因果すんがすん

私は学生時代、小中高と、いじめを受けたことがない。でも、いじめられないための努力をしなかったわけじゃない。それどころか、小学生低学年の時から、人知れず計画的に、めちゃくちゃ努力していたのである。
私は、自分自身が子供であるにも関わらず、「子供って怖いな」とずっと思っていた。「なんちゅう残酷な生き物なんや」と思っていた。「これはよっぽど用心してかからんといじめられるな」と思っていた。私は一人っ子だから、その辺のことについて人一倍敏感だったのかも知れない。

私が学生時代全般を通していじめられなかった最大の理由、勝因は、「笑い」であった。私は笑われることをちっとも苦にしない子供で、苦にしないどころか笑われることが好きで、好きが高じていつの間にか「笑わせてやる」と思うようになって、気付けば「学校はお笑い番組。俺は芸人」などと真顔で言うようになって、授業中は「いかに上手くボケるか」ということしか考えていなかったのである。

私の中で、いじめを受けないための笑いというのがあった。それは、「笑われるように笑わせる」というものであった。一見笑われているように見えるが実は笑わせている。笑っている側に優越感があって、笑わせている側にはその優越感に対する心秘かな優越感がある。この策略が見事に功を奏して、私は、クラス内で、独自のポジションを築くことにまんまと成功したのである。

でも、今にして思えば、私ほど残酷な子供もいなかったように思う。というのも、私は実は、めちゃくちゃ冷めた目で、いじめられている人を観察していたからだ。
学校で見るいじめの半分は、不当で残酷なものだと思っていた。本当に可哀想だと思っていた。でも、残りの半分に対しては「無理もない」と思っていた。いじめられている側のせいだと思っていた。ただの努力不足だと思っていた。

私が「無理もない」と思った人たちというのは、プライドが前面に出ていて、笑われることを恥だとしか思えないんだろう人たちのことだった。お高くとまって、人を馬鹿にしているかのように見えた。もちろん、彼ら自身にそんなつもりはなかったんだろうけども、そう見えた。でも、子供社会にとっては、この「どう見えるのか」というのが物凄く大きなことで、私は、この点をある種利用して、逆手にとって、子供時代を何とか上手くくぐり抜けたんだと思う。でも、もしかしたら、変な話、私の笑いは、「無理もない」人たちへのアンチテーゼだったのかもしれない。と、今ではそう思えなくもない。

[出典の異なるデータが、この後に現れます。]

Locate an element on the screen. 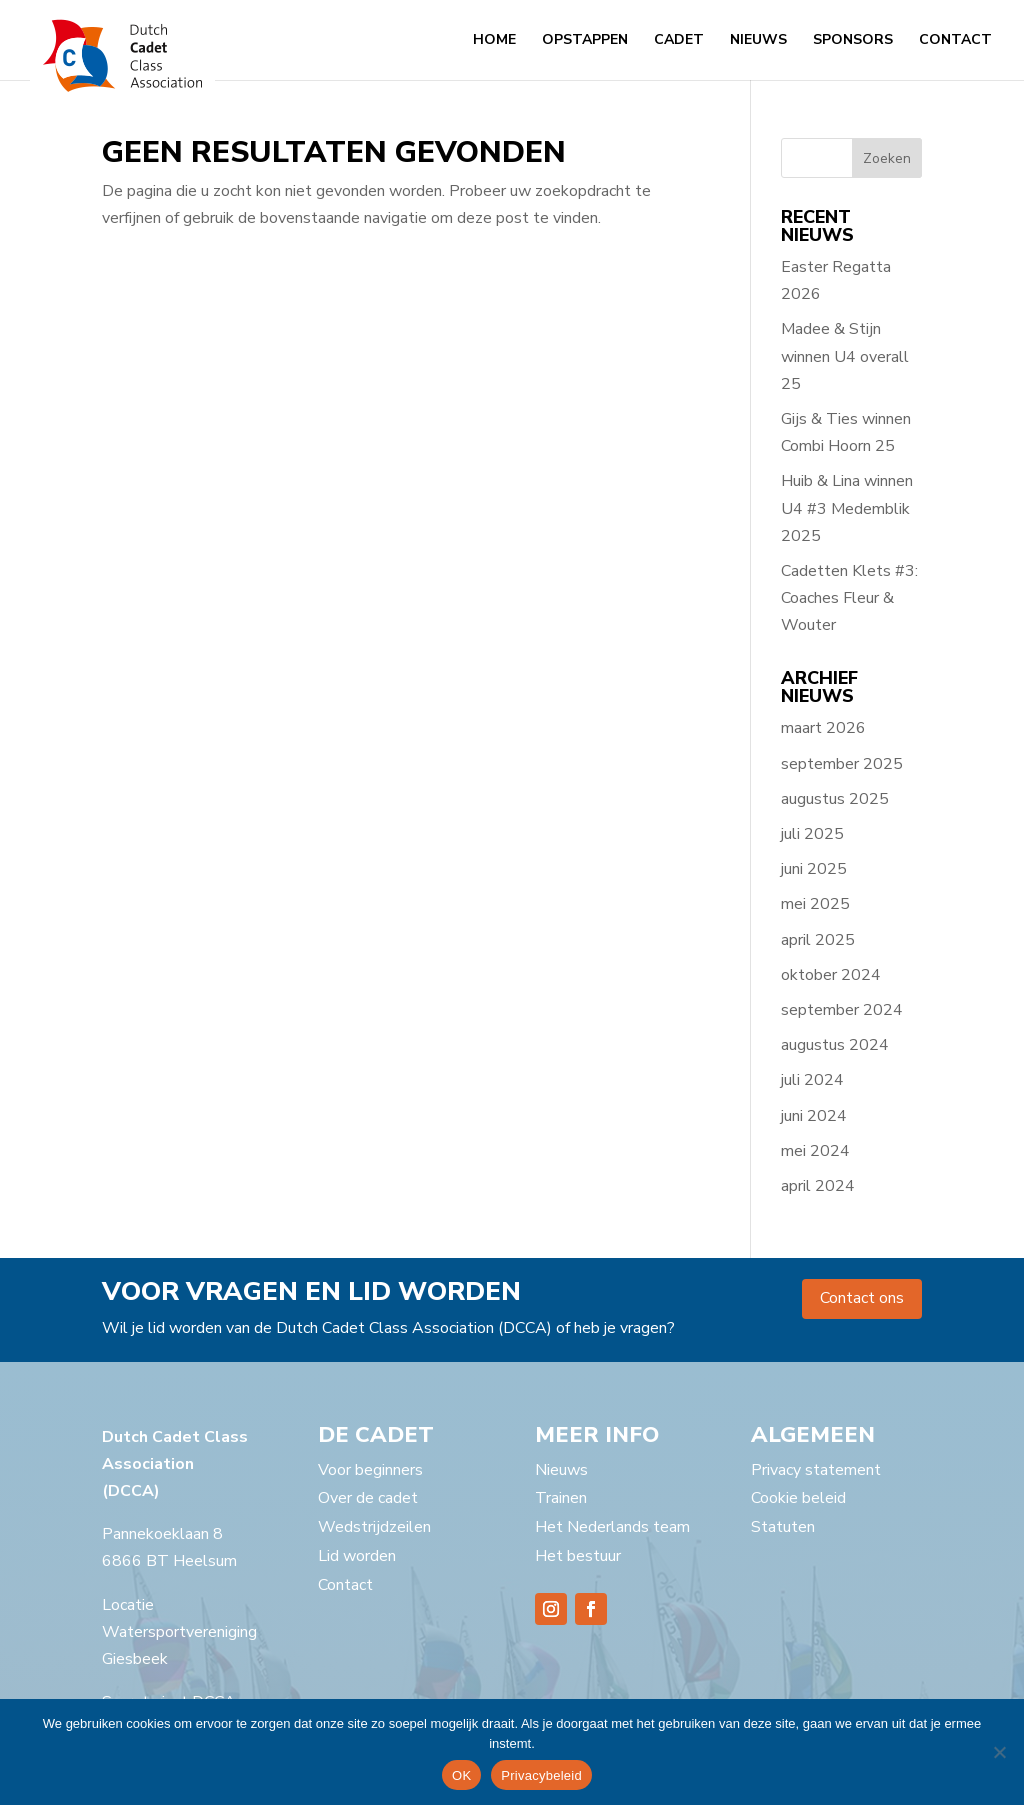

ところで、もし今私が、「あなたにとって『笑い』って何?」と訊かれたら、「処世術」と答えると思う。今も昔も、自分の笑いを表現できる環境でさえあれば、私はそこに自分のポジションを築ける自信がある。でも、自分のいる場所がそういう環境ではなかった場合、私は一発で駄目になってしまう。
笑いのない私は問答無用に怪しいらしい。たちまち「あの人何者?」となって、警戒されて、誤解が誤解を産んで、自分の知らない所で自分ではない自分が一人歩きしていて、私としてはそれが不快で、悔しくて、頭の中が毒でいっぱいになって、その毒との格闘に夢中になって、気付けば無口になっていて、そんな私の葛藤など露知らず、周りの人間は私のことをプライドの高い人間だと勘違いして、「人を馬鹿にして」とかたぶん思ってて、腫れ物に触るような接し方をして、私は本当は結構傷付いていて、できることなら「自分は本当はこんな人間なんです」って笑いを交えて説明したいんだけれども、まさかそんなことは言えないから、部屋の片隅で黙って虚ろな顔をしていたら、「無理もない」と囁かれて、往生するのである。


1件のコメント

  1. あけましておめでとうございます。山田です!
    一憩様、山田、昨日恐ろしい夢をみました。
    それは、モノノケ様が・・・
    『男』だったのです!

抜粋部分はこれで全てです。